So Miss Emily vanquished the town authorities in the matter of her taxes, just as she had vanquished their fathers thirty years before—two years after her father’s death, and shortly after her sweetheart (later identified as Homer Barron) had deserted her—in the matter of a bad smell issuing from her house. Miss Emily had become reclusive. When the smell developed, some women suspected that it was because Tobe, her only servant, did not know how to keep a kitchen properly.
The second narrative leap back in time. The bad smell goes unexplained till story’s end, thereby generating suspense. The gossiping women here both pity Miss Emily for being single and alone, but also seem to take some pleasure from the fact that they keep tidier homes than this former aristocrat who is left with just a single insufficient servant.
Soon enough, a female neighbor complained about the smell to the then-mayor, old Judge Stevens. Judge Stevens placated the complainant, only to receive two more complaints the next day. That night, the Board of Alderman met to discuss the matter; the youngest member proposed that Miss Emily be given a deadline by which to clean up her property, but Judge Stevens cursed and asked, “Will you accuse a lady to her face of smelling bad?”
So as not to humiliate her, no one speaks to Miss Emily directly about the smell—another “genteel” act meant to protect her, which, ironically enabling her to get away with murder and sink into madness. As is typical in Jefferson, the younger generation proposes the no-nonsense if tactless solution to a problem, while the older generation upholds propriety to a fault.
So the next night, after midnight, four men went to Miss Emily’s house in secret to investigate the smell and to attempt to neutralize it by sprinkling lime on the property, in both the cellar and all the outbuildings. As they moved back across the lawn, a window that had been dark was lighted, and the men saw Miss Emily motionless in silhouette. “After a week or two the smell went away.”
Part of solving problems in Jefferson means hiding them under the rug—the townspeople neutralize the bad smell (after two weeks!) only to overlook entirely whatever is generating it. The window here anticipates the final scene of the story, as Miss Emily is looking out of her “secret” room.
The narrator recalls that this was when the townspeople had begun to feel sorry for Miss Emily. Remembering how her great-aunt Wyatt had gone mad, they came to believe that the Griersons “held themselves a little to high for what they really were.” When she was young all Miss Emily’s suitors were rejected as being beneath her, but, at the age of thirty, she was still single, indicating that no chances to marry had materialized. Consequently, the town felt vindicated in believing Miss Emily to be too proud. When her father died and she was left with only the house, the town could at last pity her, humbled and humanized as she was by her relative poverty.

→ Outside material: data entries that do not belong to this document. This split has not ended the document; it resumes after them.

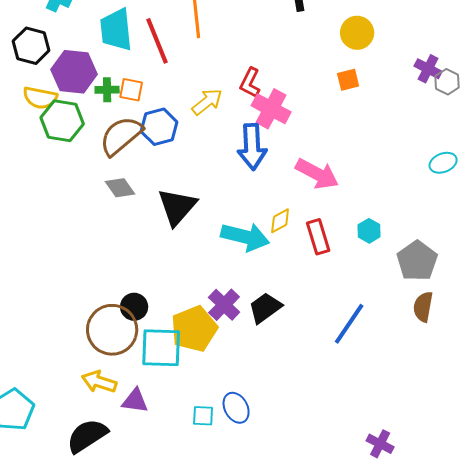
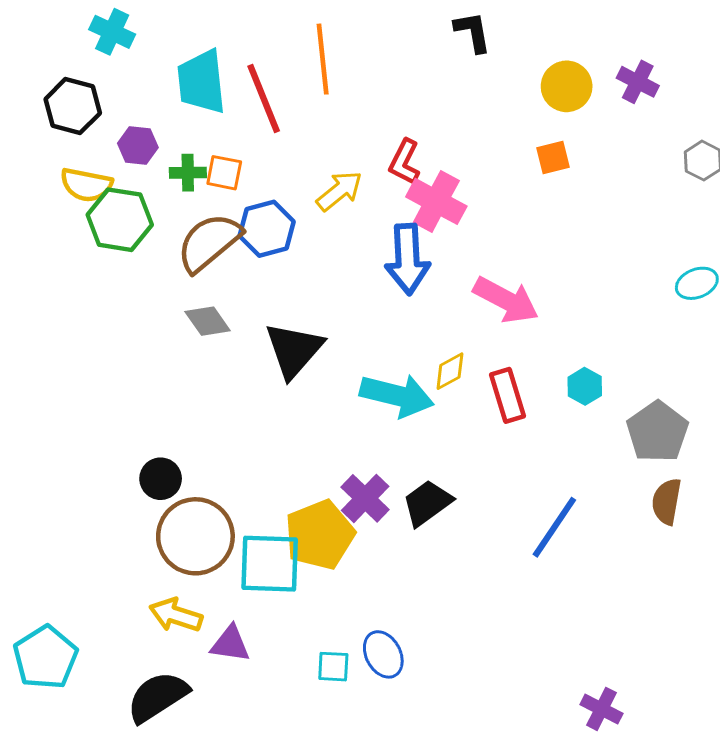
purple cross: (428, 69) -> (638, 82), moved
purple hexagon: (74, 72) -> (138, 145), size x0.6
black circle: (134, 307) -> (161, 479), moved

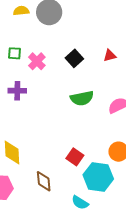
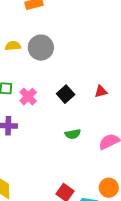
green semicircle: (82, 98) -> (73, 134), size x0.7

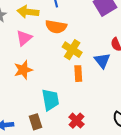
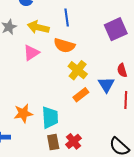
orange star: (23, 70) -> (23, 113), moved
orange rectangle: (78, 74) -> (81, 95), turned 49
brown rectangle: (36, 122) -> (53, 142), moved

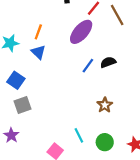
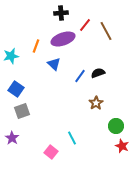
purple ellipse: (81, 32) -> (63, 39), moved, turned 30
blue triangle: (38, 52) -> (54, 64), moved
brown star: (105, 105) -> (96, 103), moved
green circle: (105, 142) -> (116, 126), moved

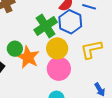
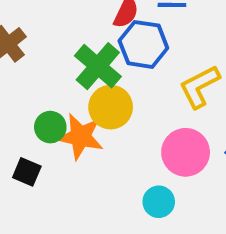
yellow circle: (57, 48) -> (111, 107), moved
pink circle: (59, 69) -> (186, 152), moved

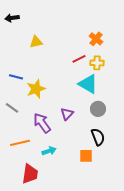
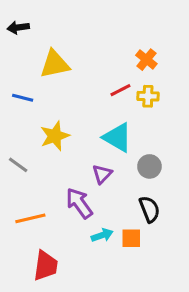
yellow triangle: (36, 42) -> (55, 64), size x1.5
blue line: (16, 77) -> (23, 98), moved
cyan triangle: (88, 84) -> (117, 137), moved
purple arrow: (42, 123) -> (79, 203), moved
cyan arrow: (49, 151) -> (102, 235), moved

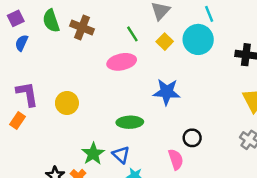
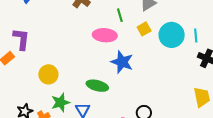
cyan line: (209, 14) -> (196, 35), moved
blue star: (167, 92) -> (122, 62), moved
yellow circle: (67, 103) -> (48, 74), moved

The third narrative leap back in time. Mention of Wyatt suggests that Miss Emily’s madness is not an aberration, but inherited, even caused in part by the nostalgic and repressive culture in which both women live. Note how the townspeople both value Miss Emily as a monument to their past, yet hypocritically criticize her for acting the part despite her poverty. They want her to be a Southern ideal but also take perverse pleasure in watching her fall to earth.
The day after Miss Emily’s father died, the ladies of the town visited Miss Emily and, as was the custom, offered condolence and aid. Without a trace of grief, Miss Emily told the ladies that her father was not dead. She did that for three days while ministers and doctors called on her, “trying to persuade her to let them dispose of the body.” She only capitulated upon the threat of law and force. The townspeople did not say that she was crazy then, on the grounds that, since she was unmarried and impoverished, “she would have to cling to that which had robbed her,” namely, her father’s corpse.
Miss Emily’s insistence that her father is not dead is the first sign we have of her deeply disturbed relationship to time, or to reality—she takes control of her life simply by denying change—and also the first sign that this effort extends to a delusional capacity even to deny the reality of death. Yet, as crazy as Miss Emily’s behavior is, it differs only in degree, not in kind, from this Southern town and its people’s relationship to time, which is also marked by a paralyzing nostalgia and a resistance to progress.